Here is how Prof. Dr. med. Thomas Ellrott, leader of the Institute of Nutritional Psychology at the Georg –August University in Goettingen/Germany, explains this inconvenient truth:
- There is a difference between weight reduction and weight stabilisation.
Diets usually achieve a short time weight reduction. Diets don’t match the requirements for weight stabilisation and vice versa.
- Our eating habits have developed over centuries.
Short phases of sticking to a certain diet do not overwrite eating pattern that have stabilized over many more years. Without complementing behavioural therapies diets are bound to fail.
- Diets are one part of life style only.
Our body weight not only determined by nutrition but also by energy intake, psycho-social and genetic impacts. Therefore professional therapies consider a combination of diet, physical activity and behavioural changes.
- Public communication causes consumer confusion.
Today’s media do best when selling negative slogan, simplified news, scandals and contradicting messages. Everyone can publish the latest nutritional findings without sufficient scrutiny. The main goal is less the desire to inform you and me but rather to increase sales and clicks.
- There is no “one-size-fits-all-diet”.
Any dietary intervention will only work for some, never for all concerned.

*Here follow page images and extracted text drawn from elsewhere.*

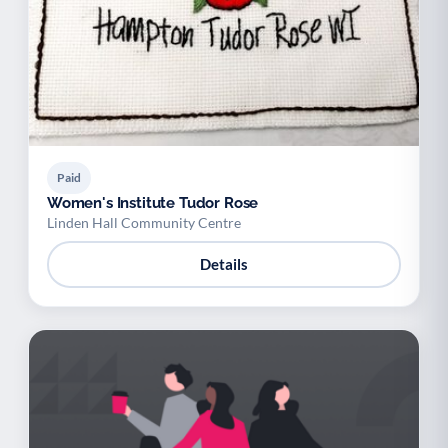
Paid
Women's Institute Tudor Rose
Linden Hall Community Centre
Details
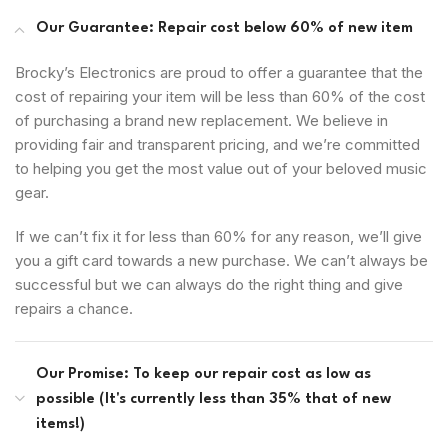
Our Guarantee: Repair cost below 60% of new item
Brocky’s Electronics are proud to offer a guarantee that the
cost of repairing your item will be less than 60% of the cost
of purchasing a brand new replacement. We believe in
providing fair and transparent pricing, and we’re committed
to helping you get the most value out of your beloved music
gear.
If we can’t fix it for less than 60% for any reason, we’ll give
you a gift card towards a new purchase. We can’t always be
successful but we can always do the right thing and give
repairs a chance.
Our Promise: To keep our repair cost as low as
possible (It's currently less than 35% that of new
items!)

- Food selection is not mainly driven by health motives.
The main drivers to select food are pleasure, taste, convenience and price. Although basically we all want to eat healthy, health is not amongst the major selection motives.

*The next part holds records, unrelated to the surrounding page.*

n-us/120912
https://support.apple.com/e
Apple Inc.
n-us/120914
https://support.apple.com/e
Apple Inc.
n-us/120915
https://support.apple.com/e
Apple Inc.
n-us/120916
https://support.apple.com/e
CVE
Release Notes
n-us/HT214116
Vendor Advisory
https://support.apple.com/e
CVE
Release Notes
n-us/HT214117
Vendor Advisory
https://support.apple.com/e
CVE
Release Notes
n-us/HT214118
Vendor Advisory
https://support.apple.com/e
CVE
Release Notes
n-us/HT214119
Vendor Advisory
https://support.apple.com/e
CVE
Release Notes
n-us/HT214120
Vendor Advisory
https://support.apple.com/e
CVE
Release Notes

- We need the right social environment.
Our eating habits are influenced by “social modelling”. We benefit from a social network of health and fitness conscious people rather than a group of overweight fellow sufferers.
- Variety increases consumption.
Buffet experiments have shown that people eat more the bigger the choice is. Nowadays large food stores offer more than 200,000 different products. There is so much to try. Once having paid for the buffet why not economical and eat as much as possible?

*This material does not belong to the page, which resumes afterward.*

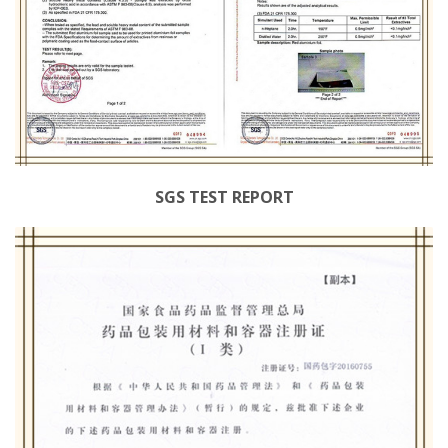
SGS TEST REPORT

- Big sized portions and packaging increases calorie intake.
Big and perceived cheap portions and packaging invite us to eat more. There is still enough left for next time. We stop to listen to the internal “stop” signs but learn to stop once we get external “stop” message: The empty plate, box or bag.
- Orders don’t work.
Ordering people what, when and how to eat as well as rigid control targets often lead to non-compliance. Kids stopped from having sweets or coke will buy exactly that once having pocket money and being out of sight. Flexible control rules will avoid destabilizing frustration caused by strong feeling of failure. The best condition for success is self-regulation (the ability to plan, prioritize, become aware, control impulses, delay rewarding, control emotions etc.).
- Unrealistic goals lead to failure.
Trying to lose 15 kg in only 6 weeks is probably by far too challenging. Missing an important target leads to frustration, loss of motivation and defeat. Unrealistic goals are a form of self-sabotage.
- The human genome is optimized for survival in periods of hunger and droughts.
For most of its time the human species had to learn to adapt to hard times. There was no need to create a genetic code for the survival of extreme abundance of food. Man had rather learned to eat as much as possible when there was little to find. Only the last 50 years have turned this behaviour from being an advantage into a disadvantage. “Eat as much as possible” today is the recipe for illnesses and death. It will take many more centuries until maybe evolution will have developed a stronger “stop – its enough” sign.